The clinical expression of cystic fibrosis is highly heterogeneous and varies significantly among patients . In Morocco, available data regarding the clinical presentation of the disease and the spectrum of CFTR gene mutations remain limited. Based on molecular epidemiology considerations and the high prevalence of consanguinity in the Moroccan population (approximately 15% of marriages in 2009) , it has been suggested that the prevalence of cystic fibrosis could be comparable to that observed in European populations . In 2008, Rabti et al. estimated the potential national prevalence by screening for heterozygous carriers in a DNA sample of 150 healthy individuals and reported an expected disease frequency ranging from 1/1,680 to 1/4,150 . Nonetheless, larger, population-based studies are required to accurately determine both the prevalence and the molecular landscape of cystic fibrosis in Morocco.

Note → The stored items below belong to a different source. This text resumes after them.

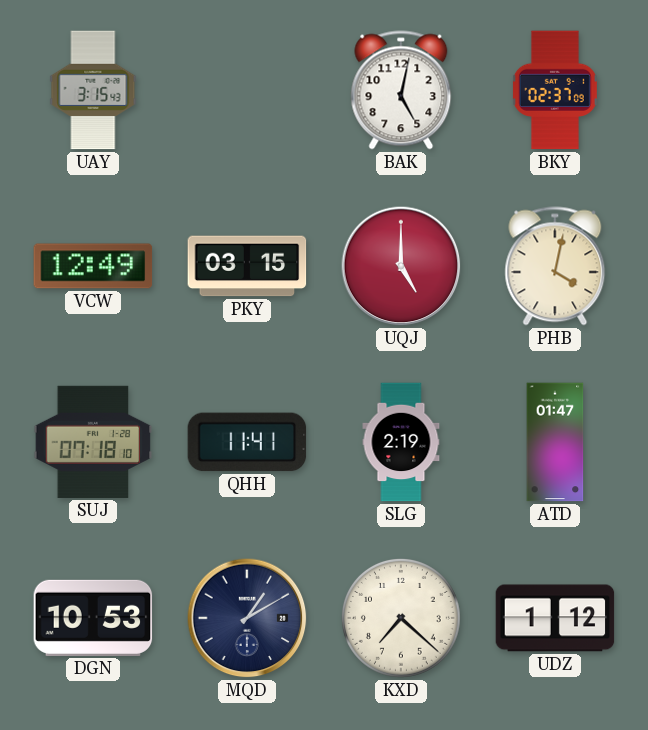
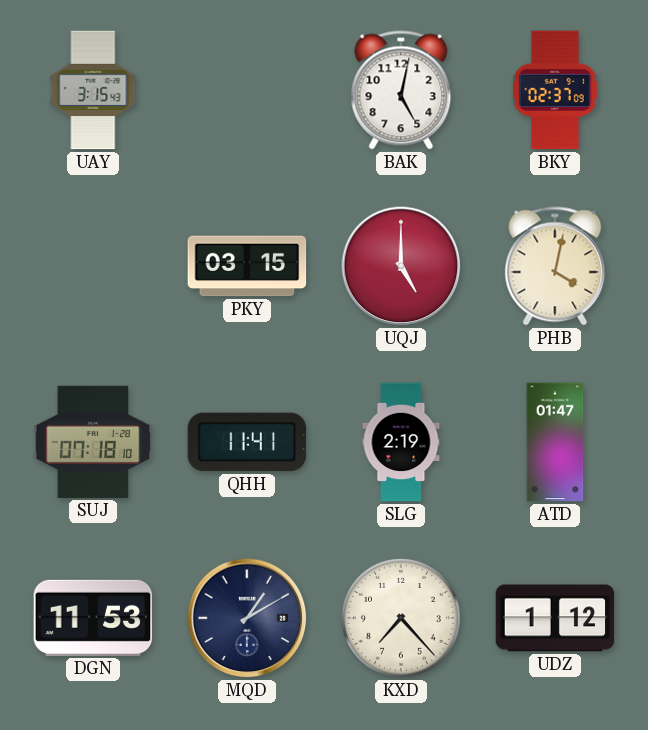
VCW: 12:49 -> none
DGN: 10:53 -> 11:53
KXD: 7:22 -> 7:23
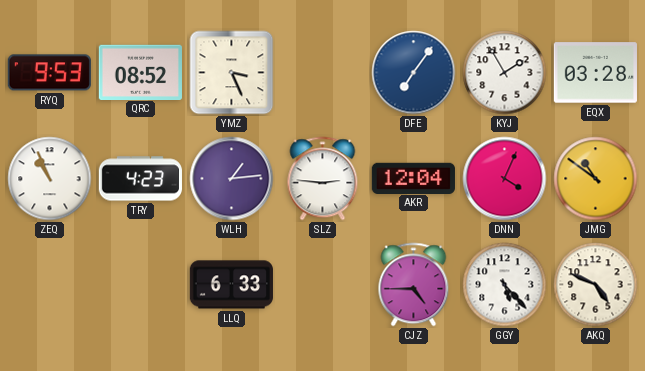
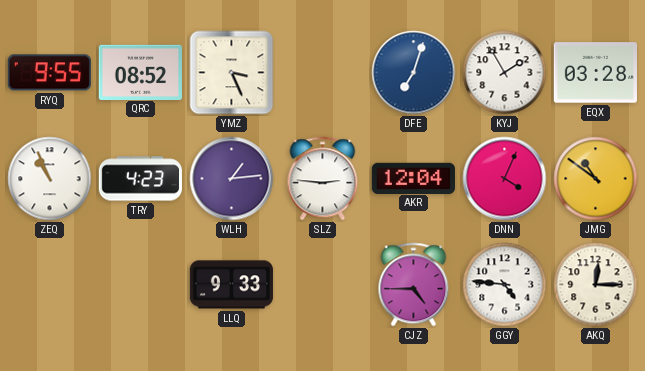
RYQ: 9:53 -> 9:55
DFE: 7:06 -> 7:03
LLQ: 6:33 -> 9:33
GGY: 5:23 -> 4:46
AKQ: 4:49 -> 12:15
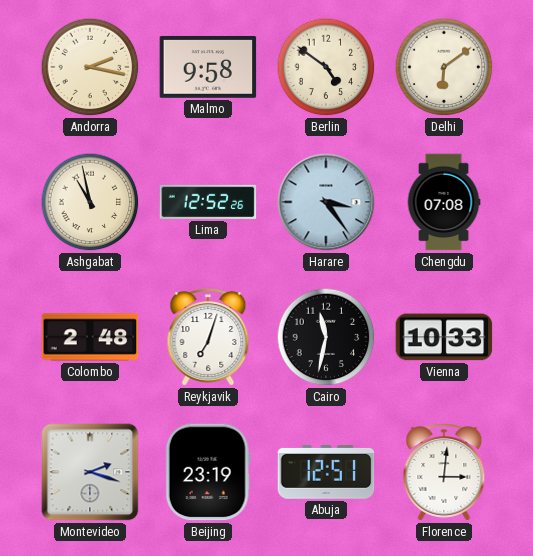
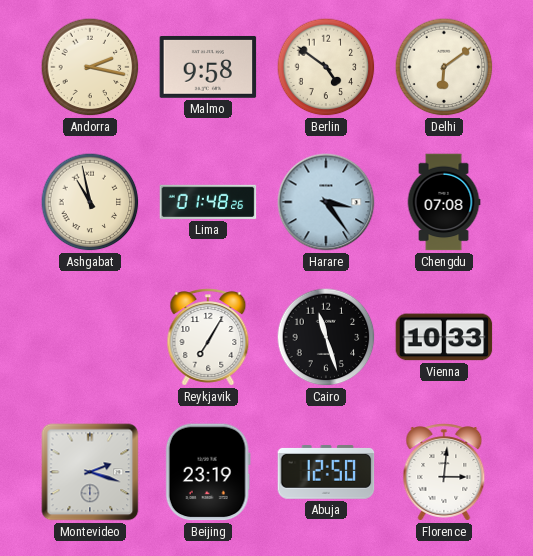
Lima: 12:52 -> 01:48
Colombo: 2:48 -> none
Reykjavik: 7:03 -> 7:05
Cairo: 11:32 -> 11:27
Abuja: 12:51 -> 12:50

Diagnosis often remains unrecognized or is established late due to the broad variability of clinical manifestations. Respiratory involvement typically represents the most common initial presentation.
Approximately 75% of infants develop symptoms within the first year of life. These manifestations most commonly include recurrent bronchiolitis, persistent bronchial congestion, chronic cough, and bronchorrhea, often associated with repeated episodes of pneumonia, typically caused by Staphylococcus aureus and Haemophilus influenzae . Infection with Pseudomonas aeruginosa, detected in nearly 18.7% of children under four years of age, represents a major turning point in the disease trajectory. Its acquisition is strongly associated with the gradual development of chronic obstructive airway disease, the onset of bronchiectasis, and, over time, the progression to chronic respiratory failure .
Radiological findings are non-specific. Common abnormalities include pulmonary hyperinflation and bronchial wall thickening, which progressively extend and may evolve into diffuse bronchiectasis .
Digestive involvement in cystic fibrosis may appear during the neonatal period, most commonly as meconium ileus, but also as delayed meconium passage or, more rarely, as cholestatic jaundice.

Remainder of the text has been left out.